(Dataset content)
━━━━━━━━
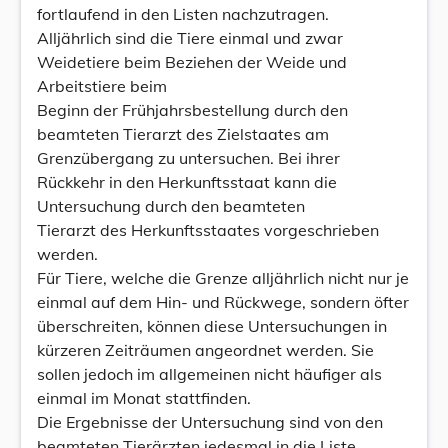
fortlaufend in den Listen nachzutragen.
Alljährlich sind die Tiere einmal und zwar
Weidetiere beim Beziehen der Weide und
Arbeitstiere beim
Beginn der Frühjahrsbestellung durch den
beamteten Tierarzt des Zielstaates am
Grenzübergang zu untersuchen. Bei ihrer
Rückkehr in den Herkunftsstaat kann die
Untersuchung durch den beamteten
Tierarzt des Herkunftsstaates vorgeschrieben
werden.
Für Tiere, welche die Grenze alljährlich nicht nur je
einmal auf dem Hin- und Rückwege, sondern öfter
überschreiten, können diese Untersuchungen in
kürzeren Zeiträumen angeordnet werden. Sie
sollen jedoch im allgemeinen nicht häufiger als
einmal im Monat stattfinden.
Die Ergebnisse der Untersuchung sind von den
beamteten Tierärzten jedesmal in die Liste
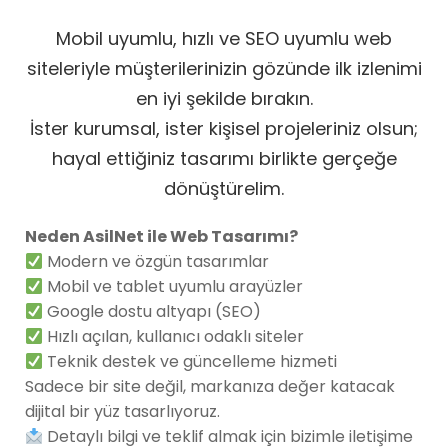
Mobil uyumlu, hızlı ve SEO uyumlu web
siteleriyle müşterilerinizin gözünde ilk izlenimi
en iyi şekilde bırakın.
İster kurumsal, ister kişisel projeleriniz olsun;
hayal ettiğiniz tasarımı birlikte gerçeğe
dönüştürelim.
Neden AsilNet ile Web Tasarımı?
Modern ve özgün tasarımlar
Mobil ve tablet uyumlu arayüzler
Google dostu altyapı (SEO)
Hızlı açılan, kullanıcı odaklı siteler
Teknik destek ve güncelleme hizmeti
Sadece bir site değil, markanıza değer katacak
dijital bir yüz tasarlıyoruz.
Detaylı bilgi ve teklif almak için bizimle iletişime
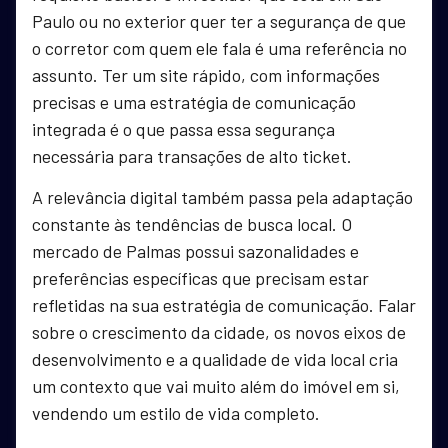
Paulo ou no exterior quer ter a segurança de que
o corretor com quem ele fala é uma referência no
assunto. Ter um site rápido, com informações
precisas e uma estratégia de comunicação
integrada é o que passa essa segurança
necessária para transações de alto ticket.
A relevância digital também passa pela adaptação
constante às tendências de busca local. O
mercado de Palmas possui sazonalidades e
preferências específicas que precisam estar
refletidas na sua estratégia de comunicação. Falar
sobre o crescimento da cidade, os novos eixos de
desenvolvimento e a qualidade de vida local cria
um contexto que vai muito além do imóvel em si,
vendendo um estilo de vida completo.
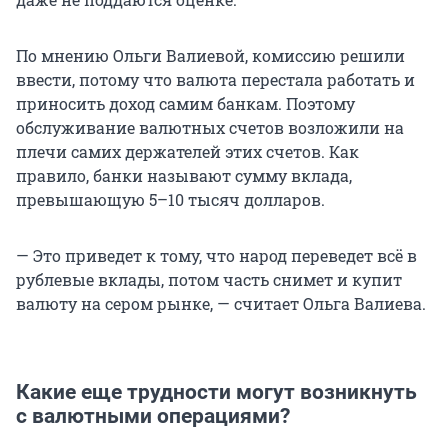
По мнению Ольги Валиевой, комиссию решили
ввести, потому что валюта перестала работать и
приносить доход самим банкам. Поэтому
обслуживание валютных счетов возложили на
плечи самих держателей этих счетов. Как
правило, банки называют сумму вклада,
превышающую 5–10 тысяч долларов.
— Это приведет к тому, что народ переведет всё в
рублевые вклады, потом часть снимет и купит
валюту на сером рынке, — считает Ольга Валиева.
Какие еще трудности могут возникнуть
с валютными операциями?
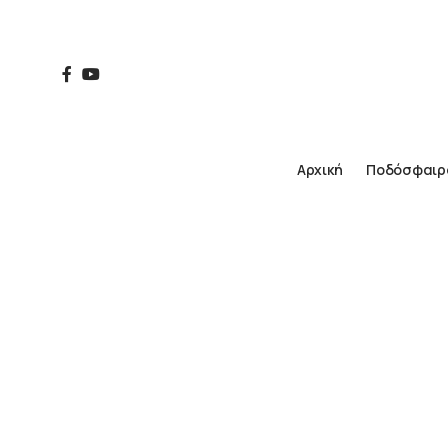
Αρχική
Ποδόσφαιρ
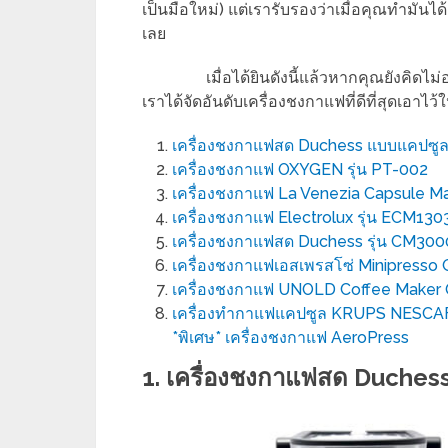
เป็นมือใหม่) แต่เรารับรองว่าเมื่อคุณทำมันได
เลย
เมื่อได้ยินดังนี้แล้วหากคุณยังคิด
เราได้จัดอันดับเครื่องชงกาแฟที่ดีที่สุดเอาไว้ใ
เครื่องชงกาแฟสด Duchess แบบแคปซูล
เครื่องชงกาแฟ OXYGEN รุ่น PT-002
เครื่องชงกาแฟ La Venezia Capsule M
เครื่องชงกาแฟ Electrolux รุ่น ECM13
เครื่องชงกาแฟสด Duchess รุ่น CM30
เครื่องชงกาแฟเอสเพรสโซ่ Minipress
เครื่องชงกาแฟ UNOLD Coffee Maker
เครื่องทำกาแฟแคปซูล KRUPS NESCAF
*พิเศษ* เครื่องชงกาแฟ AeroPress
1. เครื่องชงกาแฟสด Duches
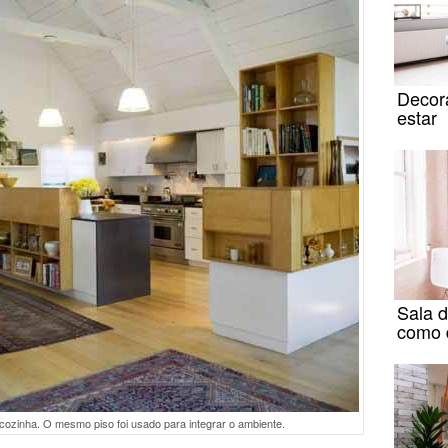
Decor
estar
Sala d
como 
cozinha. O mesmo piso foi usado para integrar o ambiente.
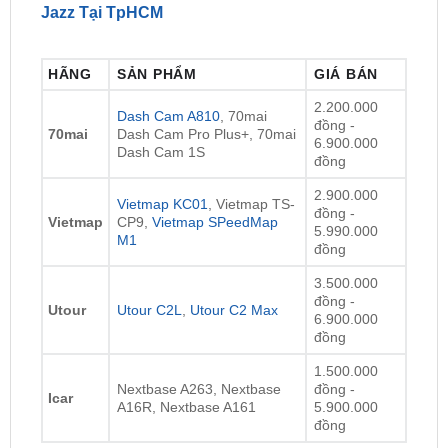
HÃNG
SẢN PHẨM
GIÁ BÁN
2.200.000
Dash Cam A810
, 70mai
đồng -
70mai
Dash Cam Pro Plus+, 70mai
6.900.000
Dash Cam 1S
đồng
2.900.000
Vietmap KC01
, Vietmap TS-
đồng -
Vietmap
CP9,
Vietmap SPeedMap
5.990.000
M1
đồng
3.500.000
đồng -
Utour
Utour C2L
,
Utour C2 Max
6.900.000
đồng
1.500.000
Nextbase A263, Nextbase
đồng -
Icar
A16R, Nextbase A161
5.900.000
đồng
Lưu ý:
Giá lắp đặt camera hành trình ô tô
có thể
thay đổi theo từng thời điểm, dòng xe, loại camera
━━━━━━━━
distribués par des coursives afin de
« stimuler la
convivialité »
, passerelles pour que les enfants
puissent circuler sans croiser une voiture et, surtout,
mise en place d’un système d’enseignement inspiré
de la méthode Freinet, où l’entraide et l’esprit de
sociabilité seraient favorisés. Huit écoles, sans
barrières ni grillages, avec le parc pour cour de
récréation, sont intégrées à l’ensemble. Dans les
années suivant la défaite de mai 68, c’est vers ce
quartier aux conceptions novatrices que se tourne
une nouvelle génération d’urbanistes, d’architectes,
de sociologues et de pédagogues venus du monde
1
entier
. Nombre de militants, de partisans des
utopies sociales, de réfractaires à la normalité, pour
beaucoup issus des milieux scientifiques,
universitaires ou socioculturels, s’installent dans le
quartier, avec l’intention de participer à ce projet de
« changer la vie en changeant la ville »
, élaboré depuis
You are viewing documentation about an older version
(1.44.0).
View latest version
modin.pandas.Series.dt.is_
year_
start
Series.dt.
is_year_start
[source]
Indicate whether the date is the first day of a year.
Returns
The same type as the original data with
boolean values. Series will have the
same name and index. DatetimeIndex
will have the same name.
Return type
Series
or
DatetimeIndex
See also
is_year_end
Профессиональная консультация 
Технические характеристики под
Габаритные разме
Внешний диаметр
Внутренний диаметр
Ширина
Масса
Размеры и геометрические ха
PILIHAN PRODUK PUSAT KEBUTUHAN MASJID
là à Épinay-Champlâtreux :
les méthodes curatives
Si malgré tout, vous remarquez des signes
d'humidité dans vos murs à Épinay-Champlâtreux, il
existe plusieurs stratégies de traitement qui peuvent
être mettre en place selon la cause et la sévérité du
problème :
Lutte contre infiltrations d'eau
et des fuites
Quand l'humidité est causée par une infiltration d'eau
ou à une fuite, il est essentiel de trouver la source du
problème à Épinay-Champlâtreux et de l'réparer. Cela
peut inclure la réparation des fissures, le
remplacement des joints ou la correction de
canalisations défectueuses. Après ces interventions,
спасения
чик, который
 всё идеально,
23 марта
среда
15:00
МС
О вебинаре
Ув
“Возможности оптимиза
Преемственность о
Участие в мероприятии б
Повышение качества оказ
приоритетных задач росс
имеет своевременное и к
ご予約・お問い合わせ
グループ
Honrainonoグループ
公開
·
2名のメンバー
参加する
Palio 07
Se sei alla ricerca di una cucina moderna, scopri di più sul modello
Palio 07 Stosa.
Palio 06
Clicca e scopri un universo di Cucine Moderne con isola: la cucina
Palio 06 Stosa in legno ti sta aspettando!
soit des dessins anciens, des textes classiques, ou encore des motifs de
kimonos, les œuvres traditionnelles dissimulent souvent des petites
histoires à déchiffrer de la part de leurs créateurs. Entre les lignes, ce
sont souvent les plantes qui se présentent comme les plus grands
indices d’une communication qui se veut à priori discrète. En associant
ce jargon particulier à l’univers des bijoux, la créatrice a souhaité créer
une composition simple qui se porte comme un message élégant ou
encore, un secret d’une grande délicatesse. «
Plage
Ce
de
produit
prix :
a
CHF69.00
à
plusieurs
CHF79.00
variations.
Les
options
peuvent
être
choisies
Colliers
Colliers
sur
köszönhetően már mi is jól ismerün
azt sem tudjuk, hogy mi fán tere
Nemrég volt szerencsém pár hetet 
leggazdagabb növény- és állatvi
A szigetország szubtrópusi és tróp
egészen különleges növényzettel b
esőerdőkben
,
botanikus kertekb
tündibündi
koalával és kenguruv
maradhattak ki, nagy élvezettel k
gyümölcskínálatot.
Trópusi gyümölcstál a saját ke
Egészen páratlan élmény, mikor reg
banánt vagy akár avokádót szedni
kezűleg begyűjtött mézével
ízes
━━━━━━━━
(Problem requirements) Above are the records; restate exactly the lines from the one containing "fortlaufend in den Listen nachzutragen." through the one containing "Google dostu altyapı (SEO)", keeping pictures out.

(Output)
fortlaufend in den Listen nachzutragen.
Alljährlich sind die Tiere einmal und zwar
Weidetiere beim Beziehen der Weide und
Arbeitstiere beim
Beginn der Frühjahrsbestellung durch den
beamteten Tierarzt des Zielstaates am
Grenzübergang zu untersuchen. Bei ihrer
Rückkehr in den Herkunftsstaat kann die
Untersuchung durch den beamteten
Tierarzt des Herkunftsstaates vorgeschrieben
werden.
Für Tiere, welche die Grenze alljährlich nicht nur je
einmal auf dem Hin- und Rückwege, sondern öfter
überschreiten, können diese Untersuchungen in
kürzeren Zeiträumen angeordnet werden. Sie
sollen jedoch im allgemeinen nicht häufiger als
einmal im Monat stattfinden.
Die Ergebnisse der Untersuchung sind von den
beamteten Tierärzten jedesmal in die Liste
Mobil uyumlu, hızlı ve SEO uyumlu web
siteleriyle müşterilerinizin gözünde ilk izlenimi
en iyi şekilde bırakın.
İster kurumsal, ister kişisel projeleriniz olsun;
hayal ettiğiniz tasarımı birlikte gerçeğe
dönüştürelim.
Neden AsilNet ile Web Tasarımı?
Modern ve özgün tasarımlar
Mobil ve tablet uyumlu arayüzler
Google dostu altyapı (SEO)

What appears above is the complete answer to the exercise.